**Problem to solve:** Copy out every line from the records that includes "BEZPEČNOST".

**The input:**

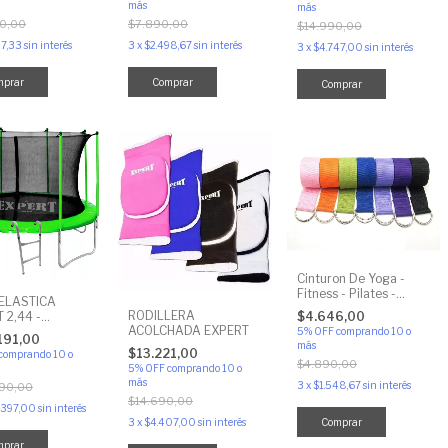
más
más
0,00
$7.890,00
$14.990,00
97,33
sin interés
3
x
$2.498,67
sin interés
3
x
$4.747,00
sin interés
mprar
Comprar
Comprar
Cinturon De Yoga -
Fitness - Pilates -
ELASTICA
Elongación - (2mts-
RODILLERA
$4.646,00
 2,44 -
4mts) LARGO
ACOLCHADA EXPERT
ada Incluye
5% OFF
comprando 10 o
191,00
más
or y Red
$13.221,00
comprando 10 o
tral
$4.890,00
5% OFF
comprando 10 o
más
3
x
$1.548,67
sin interés
90,00
$14.690,00
.397,00
sin interés
Comprar
3
x
$4.407,00
sin interés
mprar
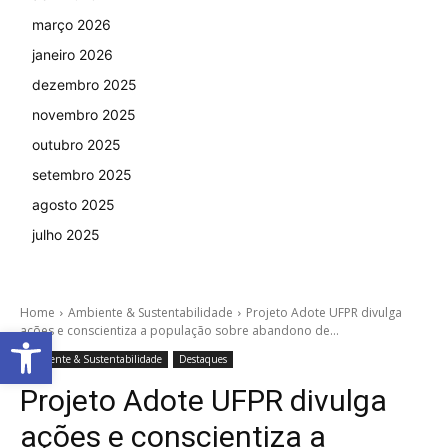
março 2026
janeiro 2026
dezembro 2025
novembro 2025
outubro 2025
setembro 2025
agosto 2025
julho 2025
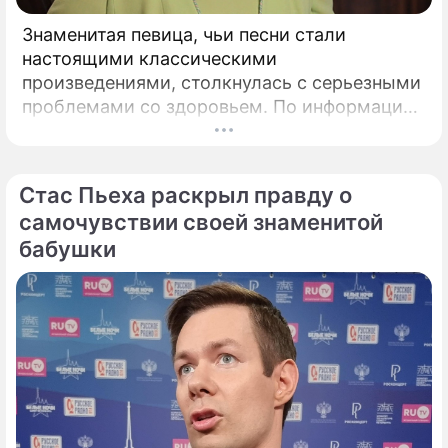
Знаменитая певица, чьи песни стали
настоящими классическими
произведениями, столкнулась с серьезными
проблемами со здоровьем. По информации
источников, Пьеха страдает от ухудшения
памяти и периодической дезориентации.
Стас Пьеха раскрыл правду о
самочувствии своей знаменитой
бабушки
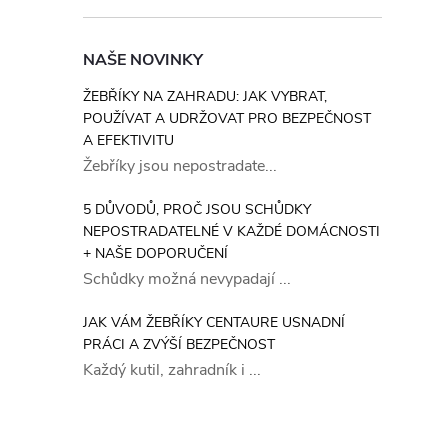
NAŠE NOVINKY
ŽEBŘÍKY NA ZAHRADU: JAK VYBRAT,
POUŽÍVAT A UDRŽOVAT PRO BEZPEČNOST
A EFEKTIVITU
Žebříky jsou nepostradate...
5 DŮVODŮ, PROČ JSOU SCHŮDKY
NEPOSTRADATELNÉ V KAŽDÉ DOMÁCNOSTI
+ NAŠE DOPORUČENÍ
Schůdky možná nevypadají ...
JAK VÁM ŽEBŘÍKY CENTAURE USNADNÍ
PRÁCI A ZVÝŠÍ BEZPEČNOST
Každý kutil, zahradník i ...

**Solution for this task:**
POUŽÍVAT A UDRŽOVAT PRO BEZPEČNOST
PRÁCI A ZVÝŠÍ BEZPEČNOST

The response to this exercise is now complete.